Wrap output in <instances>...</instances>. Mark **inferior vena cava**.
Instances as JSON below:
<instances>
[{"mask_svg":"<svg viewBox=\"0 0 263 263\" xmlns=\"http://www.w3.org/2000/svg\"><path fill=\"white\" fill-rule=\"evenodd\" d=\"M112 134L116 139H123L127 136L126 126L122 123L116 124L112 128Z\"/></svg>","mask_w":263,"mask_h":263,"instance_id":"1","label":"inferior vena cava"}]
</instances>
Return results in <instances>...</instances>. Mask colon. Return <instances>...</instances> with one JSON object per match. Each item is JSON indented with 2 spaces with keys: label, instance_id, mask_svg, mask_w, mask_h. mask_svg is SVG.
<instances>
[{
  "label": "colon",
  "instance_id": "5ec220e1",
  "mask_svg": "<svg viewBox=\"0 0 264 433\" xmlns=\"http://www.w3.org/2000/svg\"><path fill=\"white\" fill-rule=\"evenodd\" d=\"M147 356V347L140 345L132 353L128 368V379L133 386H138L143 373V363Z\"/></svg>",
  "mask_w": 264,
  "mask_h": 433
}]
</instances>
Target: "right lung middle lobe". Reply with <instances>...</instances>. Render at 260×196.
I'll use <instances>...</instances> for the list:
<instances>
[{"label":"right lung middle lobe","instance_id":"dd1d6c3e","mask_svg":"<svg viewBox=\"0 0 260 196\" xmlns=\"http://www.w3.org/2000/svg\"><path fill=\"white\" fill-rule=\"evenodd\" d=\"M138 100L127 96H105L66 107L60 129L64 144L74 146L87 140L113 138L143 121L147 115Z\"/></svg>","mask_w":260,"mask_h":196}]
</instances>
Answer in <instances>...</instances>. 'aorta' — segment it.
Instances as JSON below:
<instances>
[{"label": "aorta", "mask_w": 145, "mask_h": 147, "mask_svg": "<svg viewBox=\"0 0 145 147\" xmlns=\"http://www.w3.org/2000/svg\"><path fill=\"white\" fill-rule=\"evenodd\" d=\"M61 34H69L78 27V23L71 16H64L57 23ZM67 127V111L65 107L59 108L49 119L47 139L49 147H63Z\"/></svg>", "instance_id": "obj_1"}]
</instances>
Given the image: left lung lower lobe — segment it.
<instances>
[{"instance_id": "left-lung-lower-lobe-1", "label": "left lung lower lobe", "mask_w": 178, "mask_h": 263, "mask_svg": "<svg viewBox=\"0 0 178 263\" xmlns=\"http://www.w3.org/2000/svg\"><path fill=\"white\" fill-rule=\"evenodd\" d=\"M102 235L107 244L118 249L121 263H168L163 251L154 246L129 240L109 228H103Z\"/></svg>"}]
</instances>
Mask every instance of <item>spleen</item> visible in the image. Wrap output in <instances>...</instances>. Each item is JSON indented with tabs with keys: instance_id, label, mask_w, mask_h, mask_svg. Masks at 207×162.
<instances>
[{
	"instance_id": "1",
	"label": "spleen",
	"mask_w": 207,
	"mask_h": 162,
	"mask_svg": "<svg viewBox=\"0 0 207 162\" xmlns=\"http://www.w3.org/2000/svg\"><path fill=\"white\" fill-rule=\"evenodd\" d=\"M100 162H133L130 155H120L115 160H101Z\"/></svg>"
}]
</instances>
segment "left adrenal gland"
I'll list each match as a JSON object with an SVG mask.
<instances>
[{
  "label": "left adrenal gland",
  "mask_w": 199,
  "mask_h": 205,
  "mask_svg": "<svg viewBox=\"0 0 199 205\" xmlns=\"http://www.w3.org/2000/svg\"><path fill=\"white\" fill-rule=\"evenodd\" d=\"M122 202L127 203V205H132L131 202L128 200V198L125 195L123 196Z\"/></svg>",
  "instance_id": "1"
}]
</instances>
● ● ● ●
Transcribe all of the material exactly. Omit nothing.

## Task answer
Wrap output in <instances>...</instances>. Mark **inferior vena cava**.
Instances as JSON below:
<instances>
[{"mask_svg":"<svg viewBox=\"0 0 263 263\" xmlns=\"http://www.w3.org/2000/svg\"><path fill=\"white\" fill-rule=\"evenodd\" d=\"M112 134L116 139H123L127 136L126 126L122 123L116 124L112 128Z\"/></svg>","mask_w":263,"mask_h":263,"instance_id":"1","label":"inferior vena cava"}]
</instances>
Return results in <instances>...</instances>. Mask colon. Return <instances>...</instances> with one JSON object per match. Each item is JSON indented with 2 spaces with keys: label, instance_id, mask_svg, mask_w, mask_h. mask_svg is SVG.
<instances>
[{
  "label": "colon",
  "instance_id": "5ec220e1",
  "mask_svg": "<svg viewBox=\"0 0 264 433\" xmlns=\"http://www.w3.org/2000/svg\"><path fill=\"white\" fill-rule=\"evenodd\" d=\"M147 356V347L140 345L132 353L128 368V379L133 386H138L143 373V363Z\"/></svg>",
  "mask_w": 264,
  "mask_h": 433
}]
</instances>
Target: "right lung middle lobe". Reply with <instances>...</instances>. Render at 260×196.
I'll use <instances>...</instances> for the list:
<instances>
[{"label":"right lung middle lobe","instance_id":"dd1d6c3e","mask_svg":"<svg viewBox=\"0 0 260 196\" xmlns=\"http://www.w3.org/2000/svg\"><path fill=\"white\" fill-rule=\"evenodd\" d=\"M138 100L127 96H105L66 107L60 129L64 144L74 146L87 140L113 138L143 121L147 115Z\"/></svg>","mask_w":260,"mask_h":196}]
</instances>
Answer in <instances>...</instances>. 'aorta' — segment it.
Instances as JSON below:
<instances>
[{"label": "aorta", "mask_w": 145, "mask_h": 147, "mask_svg": "<svg viewBox=\"0 0 145 147\" xmlns=\"http://www.w3.org/2000/svg\"><path fill=\"white\" fill-rule=\"evenodd\" d=\"M61 34H69L78 27V23L71 16H64L57 23ZM67 127V111L65 107L59 108L49 119L47 139L49 147H63Z\"/></svg>", "instance_id": "obj_1"}]
</instances>
Given the image: left lung lower lobe — segment it.
<instances>
[{"instance_id": "left-lung-lower-lobe-1", "label": "left lung lower lobe", "mask_w": 178, "mask_h": 263, "mask_svg": "<svg viewBox=\"0 0 178 263\" xmlns=\"http://www.w3.org/2000/svg\"><path fill=\"white\" fill-rule=\"evenodd\" d=\"M102 235L107 244L118 249L121 263H168L163 251L154 246L129 240L109 228H103Z\"/></svg>"}]
</instances>
Mask every instance of <item>spleen</item> visible in the image. Wrap output in <instances>...</instances>. Each item is JSON indented with tabs with keys: instance_id, label, mask_w, mask_h, mask_svg. Masks at 207×162.
<instances>
[{
	"instance_id": "1",
	"label": "spleen",
	"mask_w": 207,
	"mask_h": 162,
	"mask_svg": "<svg viewBox=\"0 0 207 162\" xmlns=\"http://www.w3.org/2000/svg\"><path fill=\"white\" fill-rule=\"evenodd\" d=\"M100 162H133L130 155H120L115 160H101Z\"/></svg>"
}]
</instances>
segment "left adrenal gland"
I'll list each match as a JSON object with an SVG mask.
<instances>
[{
  "label": "left adrenal gland",
  "mask_w": 199,
  "mask_h": 205,
  "mask_svg": "<svg viewBox=\"0 0 199 205\" xmlns=\"http://www.w3.org/2000/svg\"><path fill=\"white\" fill-rule=\"evenodd\" d=\"M122 202L127 203V205H132L131 202L128 200V198L125 195L123 196Z\"/></svg>",
  "instance_id": "1"
}]
</instances>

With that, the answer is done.